[What is required] The listing below should be reproduced precisely, except for its images.

[Input material]
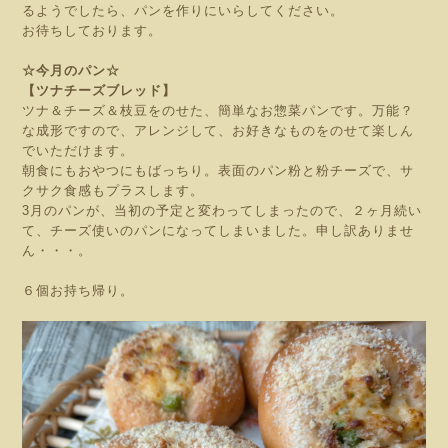
るようでしたら、パンを作りにいらしてください。
お待ちしております。
☆今月のパン☆
【ツナチーズブレッド】
ツナ＆チーズ＆枝豆をのせた、簡単なお惣菜パンです。万能？
な成形ですので、アレンジして、お好きなものをのせて楽しん
でいただけます。
朝食にもおやつにもばっちり。表面のパン粉と粉チーズで、サ
クサク食感もプラスします。
3
月のパンが、当初の予定と変わってしまったので、２ヶ月続い
て、チーズ使いのパンになってしまいました。申し訳ありませ
ん・・・。
６個お持ち帰り。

[Output]
るようでしたら、パンを作りにいらしてください。
お待ちしております。
☆今月のパン☆
【ツナチーズブレッド】
ツナ＆チーズ＆枝豆をのせた、簡単なお惣菜パンです。万能？
な成形ですので、アレンジして、お好きなものをのせて楽しん
でいただけます。
朝食にもおやつにもばっちり。表面のパン粉と粉チーズで、サ
クサク食感もプラスします。
3
月のパンが、当初の予定と変わってしまったので、２ヶ月続い
て、チーズ使いのパンになってしまいました。申し訳ありませ
ん・・・。
６個お持ち帰り。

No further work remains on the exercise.